Prepared Statement of Pharmaceutical Research and Manufacturers of America

Hearing on Medical Research and Education
Before the U.S. Senate Special Committee on Aging

July 29, 2009

Chairman Kohl, Ranking Member Martinez, and Members of the Committee:

Thank you for the opportunity to submit this statement on behalf of the Pharmaceutical Research and Manufacturers of America (PhRMA). PhRMA’s member companies are leading research-based pharmaceutical and biotechnology companies that are devoted to developing medicines that allow patients to live longer, healthier, and more productive lives. In 2008, PhRMA’s member companies invested an estimated $50.3 billion in research and development – an increase of over $2 billion from 2007 – and were developing or seeking regulatory approval for 2,900 molecules that might eventually be used to treat U.S. patients. PhRMA companies are leading the way in the search for new and better treatments for patients.

PhRMA appreciates the invitation to submit its views relating to subjects discussed in today’s hearing on the important role that biopharmaceutical companies and others in the health care industry can play in supporting balanced, accurate, and beneficial medical education. Biopharmaceutical companies provide support for physician education about new medicines through a number of mechanisms, including direct interactions between company representatives and physicians, company sponsorship of healthcare professional peer education sessions (sometimes referred to as “speaker programs”), and company funding for independent continuing medical education programs sponsored by accredited CME providers.
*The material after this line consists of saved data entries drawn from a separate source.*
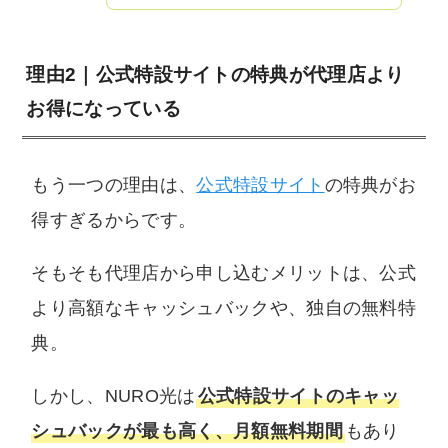
理由2｜公式特設サイトの特典が代理店より
お得になっている
もう一つの理由は、
公式特設サイト
の特典がお
得すぎるからです。
そもそも代理店から申し込むメリットは、公式
より高額なキャッシュバックや、独自の無料特
典。
しかし、NURO光は
公式特設サイトのキャッ
シュバックが最も高く、月額無料期間
もあり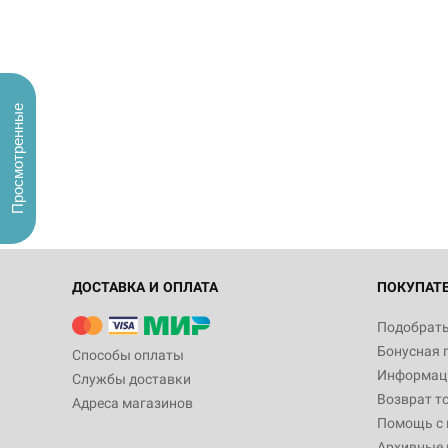
Просмотренные
ДОСТАВКА И ОПЛАТА
ПОКУПАТ
Подобрать
Бонусная 
Способы оплаты
Информаци
Службы доставки
Возврат т
Адреса магазинов
Помощь с
Архивные 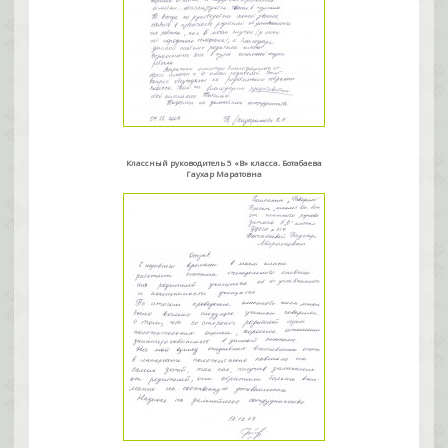
Классный руководитель 5 «В» класса. Ботабаева
Гаухар Маратовна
With regard to each of these mechanisms, companies strive to follow all applicable laws and regulations and to maintain the highest standards of ethics and professionalism. Pharmaceutical companies must comply with applicable Food and Drug Administration (FDA) regulations, as well as fraud, abuse and anti-kickback laws enforced by the U.S. Department of Justice, in all communications about medicines. In addition, biopharmaceutical companies have adopted self-imposed guidelines on marketing activities, embodied in the PhRMA Code on Interactions with Healthcare Professionals (the “PhRMA Code”), other industry codes, and individual company policies.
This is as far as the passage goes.